I hugged a stranger today. It was ... well, strange. It's not what I'm used to, it's not who I was before Kyla died.
She was probably a few years older than my parents. She had glasses and wonderfully graying, curly hair. (This is where good writers can make you feel like you know the person by describing their appearance through a beautiful combination of metaphors and visceral descriptions, but I'm not the best visual assessor of people's appearances, so I don't remember much else - sorry.) She came in to get some copies, pretty straightforward stuff. Black and white, regular paper, nothing fancy. As she started to show me what she needed done, she told me her father had just died and she needed to get copies of these things for life insurance, etc. I said I was sorry to hear that, then proceeded to make her copies. Like I said, simple stuff. Took me less than 3-4 minutes.

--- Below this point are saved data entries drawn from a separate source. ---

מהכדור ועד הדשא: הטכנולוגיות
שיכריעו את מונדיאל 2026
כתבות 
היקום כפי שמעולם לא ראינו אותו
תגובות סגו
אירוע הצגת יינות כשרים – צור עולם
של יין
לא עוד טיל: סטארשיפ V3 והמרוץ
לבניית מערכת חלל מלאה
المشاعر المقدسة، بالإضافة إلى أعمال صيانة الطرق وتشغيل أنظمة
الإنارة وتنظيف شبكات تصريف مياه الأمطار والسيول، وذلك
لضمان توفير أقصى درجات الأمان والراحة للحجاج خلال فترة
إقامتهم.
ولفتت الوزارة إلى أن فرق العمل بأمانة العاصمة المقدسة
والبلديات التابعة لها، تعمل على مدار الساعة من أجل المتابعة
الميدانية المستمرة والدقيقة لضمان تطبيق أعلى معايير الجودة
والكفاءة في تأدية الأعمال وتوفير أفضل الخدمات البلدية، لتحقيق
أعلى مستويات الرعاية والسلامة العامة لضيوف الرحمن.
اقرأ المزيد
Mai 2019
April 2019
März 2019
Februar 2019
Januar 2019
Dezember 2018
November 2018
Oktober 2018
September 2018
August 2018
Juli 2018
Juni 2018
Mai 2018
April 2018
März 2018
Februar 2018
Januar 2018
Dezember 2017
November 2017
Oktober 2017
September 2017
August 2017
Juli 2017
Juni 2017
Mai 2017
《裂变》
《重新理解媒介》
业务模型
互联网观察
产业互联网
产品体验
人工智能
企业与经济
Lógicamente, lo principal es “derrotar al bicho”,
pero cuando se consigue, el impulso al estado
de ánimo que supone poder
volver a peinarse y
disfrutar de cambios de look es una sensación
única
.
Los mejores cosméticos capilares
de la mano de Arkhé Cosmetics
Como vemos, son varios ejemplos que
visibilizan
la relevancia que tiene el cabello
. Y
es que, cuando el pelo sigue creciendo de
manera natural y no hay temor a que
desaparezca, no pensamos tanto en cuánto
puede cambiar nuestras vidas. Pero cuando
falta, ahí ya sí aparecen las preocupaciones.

When I came back to the counter to hand her back the originals and the new copies, she had a credit card and her ID sitting there on the counter, ready for payment time. I looked at her and said, "This one's on me."
She looked a little confused, and I was already planning on explaining why, so I continued. "Back in January ..."

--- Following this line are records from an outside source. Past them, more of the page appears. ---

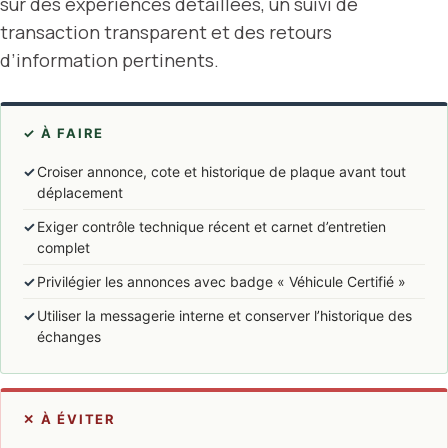
sur des expériences détaillées, un suivi de
transaction transparent et des retours
d’information pertinents.
✓ À FAIRE
✓
Croiser annonce, cote et historique de plaque avant tout
déplacement
✓
Exiger contrôle technique récent et carnet d’entretien
complet
✓
Privilégier les annonces avec badge « Véhicule Certifié »
✓
Utiliser la messagerie interne et conserver l’historique des
échanges
✕ À ÉVITER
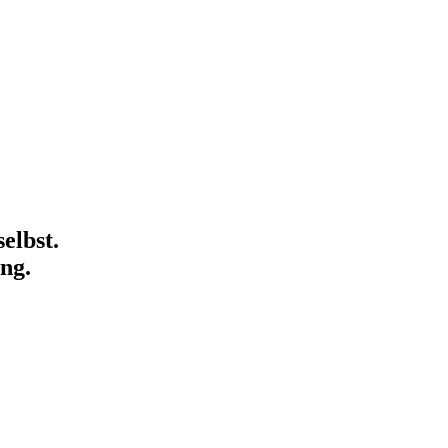
elbst.
ng.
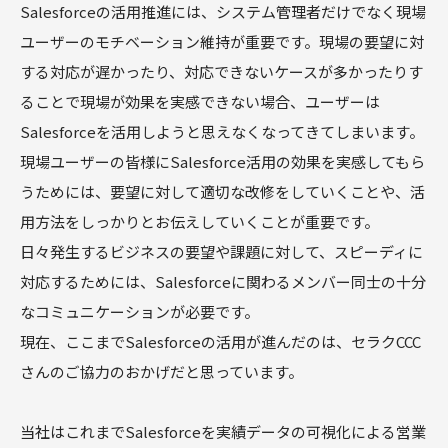
Salesforceの活用推進には、システム管理者だけでなく現場
ユーザーのモチベーション維持が重要です。現場の要望に対
する対応が遅かったり、対応できないケースが多かったりす
ることで現場が効果を実感できない場合、ユーザーは
Salesforceを活用しようと思えなくなってきてしまいます。
現場ユーザーの皆様にSalesforce活用の効果を実感してもら
うためには、要望に対して適切な改修をしていくことや、活
用方法をしっかりとお伝えしていくことが重要です。
日々発生するビジネスの要望や課題に対して、スピーディに
対応するためには、Salesforceに関わるメンバー同士の十分
なコミュニケーションが必要です。
現在、ここまでSalesforceの活用が進んだのは、セラクCCC
さんのご協力のおかげだと思っています。
当社はこれまでSalesforceを実績データの可視化による営業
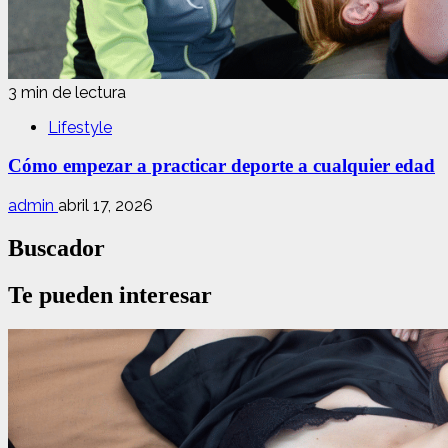
3 min de lectura
Lifestyle
Cómo empezar a practicar deporte a cualquier edad
admin
abril 17, 2026
Buscador
Te pueden interesar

She interrupted, "Oh, you're going to make me cry."
"Sorry," I said, smiling in spite of it all. "I probably am. Back in January, our second daughter was stillborn." She looked at me with a look of pure sympathy, tears welling in her eyes. I swear she let out something like a sob or a whimper. "The funeral home didn't charge us for anything. I would have paid it, whatever it took - she was my daughter - but they did it free of charge. And I just know that meant so much to me."

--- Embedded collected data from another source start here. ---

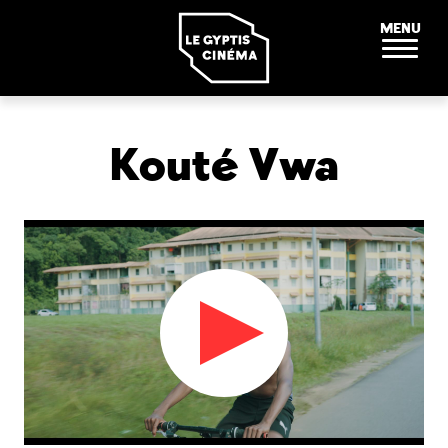
Panneau de gestion des cookies
MENU
Kouté Vwa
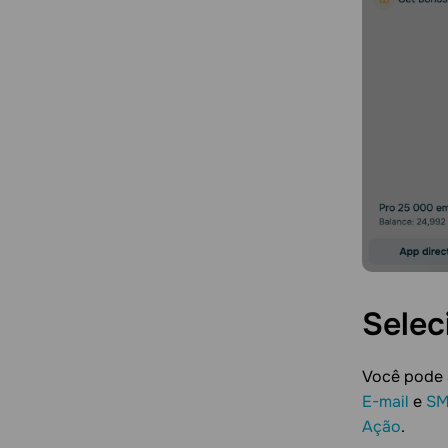
Selec
Você pode a
E-mail
e
S
Ação
.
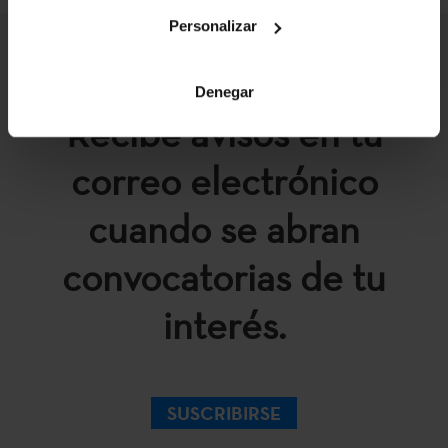
Personalizar
Denegar
Recibe avisos en tu
correo electrónico
cuando se abran
convocatorias de tu
interés.
SUSCRIBIRSE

Come to find out, she's got a Notebook-esque deathbed tale to tell about her father. He was 89 when he died. About 4 years ago, he had a stroke. It was a bad one, left him virtually unable to speak or walk and he'd been living like that since. But his mind was still there. And he really, really loved his wife - so much so that, two minutes before he died, he kissed his wife goodbye.
Oof. That one punched me in the chest cavity. I've tasted the hollow bitterness of loss, and now I am different, like it or not. I used to make copies for funerals and whatnot and I'd almost always give them a discount or not charge them, but I've never done it like this. Today that woman and I shared a connection of grief that I didn't know existed 11 months ago. Today we hugged, and I don't even know her name. Today I felt more like me than I normally do. The real me wants to talk about Kyla. The real me wants to cry and hold her and Chelsea and Riley. The real me wants to hug people I barely know because they've lost a child, too. Yet sometimes I push the real me back, stuff him underneath my introverted nature, hide him from the world. Sometimes I smile and talk about Chelsea's current pregnancy, extinguishing the burning desire inside that wants to talk about why we're already onto our 3rd child. But sometimes you've just gotta do that kind of stuff. Sometimes people don't want to know that you're forever in pain, floating on a wisp of hope for the next baby. Sometimes people just want to complain about how goddamned cold it is (and I'm happy to join in on that conversation, to be honest). Sometimes people want to be abrupt and harsh like I'm an idiot that doesn't know how to do his job. That's the way it goes. So sometimes I'm me, sometimes I'm not. I guess that's just who I am now.
I like the you that wants to hug a stranger. I don't like the circumstances that got you there though.